**Work instruction**: Give the lines again exactly as they appear below, from the line with "Бесплатная доставка" to the line with "Телекоммуникации", both included, and only those lines. Leave every picture out.

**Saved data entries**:
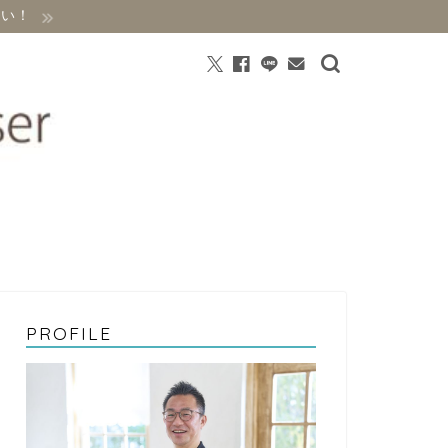
さい！
PROFILE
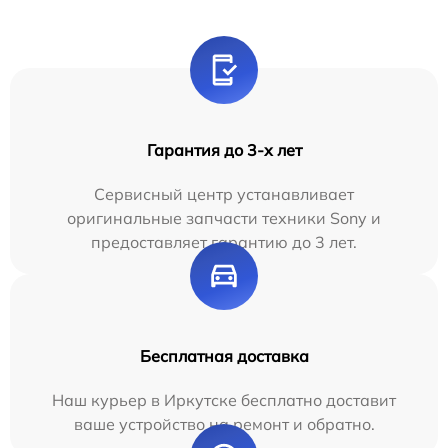
Гарантия до 3-х лет
Сервисный центр устанавливает
оригинальные запчасти техники Sony и
предоставляет гарантию до 3 лет.
Бесплатная доставка
Наш курьер в Иркутске бесплатно доставит
ваше устройство на ремонт и обратно.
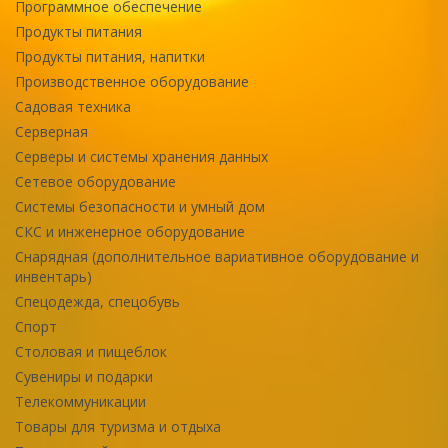
Программное обеспечение
Продукты питания
Продукты питания, напитки
Производственное оборудование
Садовая техника
Серверная
Серверы и системы хранения данных
Сетевое оборудование
Системы безопасности и умный дом
СКС и инженерное оборудование
Снарядная (дополнительное вариативное оборудование и
инвентарь)
Спецодежда, спецобувь
Спорт
Столовая и пищеблок
Сувениры и подарки
Телекоммуникации
Товары для туризма и отдыха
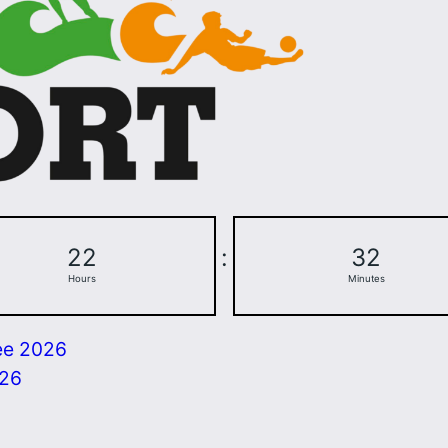
22
:
32
Hours
Minutes
ee 2026
026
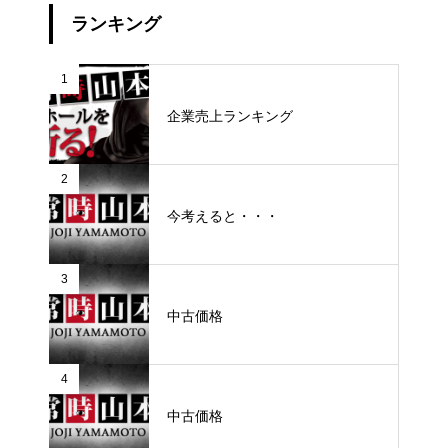
ランキング
1
企業売上ランキング
2
今考えると・・・
3
中古価格
4
中古価格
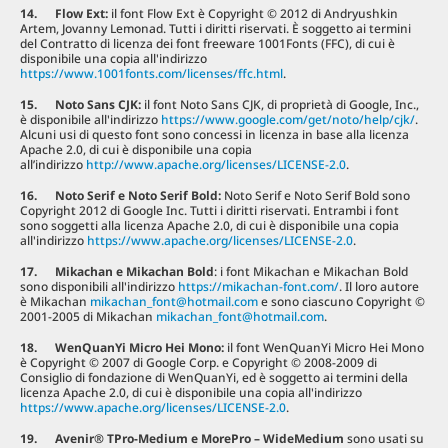
14. Flow Ext:
il font Flow Ext è Copyright © 2012 di Andryushkin
Artem, Jovanny Lemonad. Tutti i diritti riservati. È soggetto ai termini
del Contratto di licenza dei font freeware 1001Fonts (FFC), di cui è
disponibile una copia all'indirizzo
https://www.1001fonts.com/licenses/ffc.html
.
15. Noto Sans CJK
:
il font Noto Sans CJK, di proprietà di Google, Inc.,
è disponibile all'indirizzo
https://www.google.com/get/noto/help/cjk/
.
Alcuni usi di questo font sono concessi in licenza in base alla licenza
Apache 2.0, di cui è disponibile una copia
all’indirizzo
http://www.apache.org/licenses/LICENSE-2.0
.
16. Noto Serif e Noto Serif Bold:
Noto Serif e Noto Serif Bold sono
Copyright 2012 di Google Inc. Tutti i diritti riservati. Entrambi i font
sono soggetti alla licenza Apache 2.0, di cui è disponibile una copia
all'indirizzo
https://www.apache.org/licenses/LICENSE-2.0
.
17. Mikachan e Mikachan Bold
: i font Mikachan e Mikachan Bold
sono disponibili all'indirizzo
https://mikachan-font.com/
. Il loro autore
è Mikachan
mikachan_font@hotmail.com
e sono ciascuno Copyright ©
2001-2005 di Mikachan
mikachan_font@hotmail.com
.
18. WenQuanYi Micro Hei Mono:
il font WenQuanYi Micro Hei Mono
è Copyright © 2007 di Google Corp. e Copyright © 2008-2009 di
Consiglio di fondazione di WenQuanYi, ed è soggetto ai termini della
licenza Apache 2.0, di cui è disponibile una copia all'indirizzo
https://www.apache.org/licenses/LICENSE-2.0
.
19. Avenir® TPro-Medium e MorePro – WideMedium
sono usati su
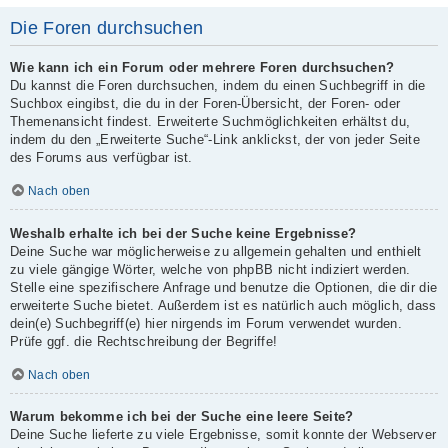
Die Foren durchsuchen
Wie kann ich ein Forum oder mehrere Foren durchsuchen?
Du kannst die Foren durchsuchen, indem du einen Suchbegriff in die
Suchbox eingibst, die du in der Foren-Übersicht, der Foren- oder
Themenansicht findest. Erweiterte Suchmöglichkeiten erhältst du,
indem du den „Erweiterte Suche“-Link anklickst, der von jeder Seite
des Forums aus verfügbar ist.
Nach oben
Weshalb erhalte ich bei der Suche keine Ergebnisse?
Deine Suche war möglicherweise zu allgemein gehalten und enthielt
zu viele gängige Wörter, welche von phpBB nicht indiziert werden.
Stelle eine spezifischere Anfrage und benutze die Optionen, die dir die
erweiterte Suche bietet. Außerdem ist es natürlich auch möglich, dass
dein(e) Suchbegriff(e) hier nirgends im Forum verwendet wurden.
Prüfe ggf. die Rechtschreibung der Begriffe!
Nach oben
Warum bekomme ich bei der Suche eine leere Seite?
Deine Suche lieferte zu viele Ergebnisse, somit konnte der Webserver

**Result of this exercise**:
Бесплатная доставка
Наш курьер в Иркутске бесплатно доставит
ваше устройство на ремонт и обратно.
Программное обеспечение
Продукты питания
Продукты питания, напитки
Производственное оборудование
Садовая техника
Серверная
Серверы и системы хранения данных
Сетевое оборудование
Системы безопасности и умный дом
СКС и инженерное оборудование
Снарядная (дополнительное вариативное оборудование и
инвентарь)
Спецодежда, спецобувь
Спорт
Столовая и пищеблок
Сувениры и подарки
Телекоммуникации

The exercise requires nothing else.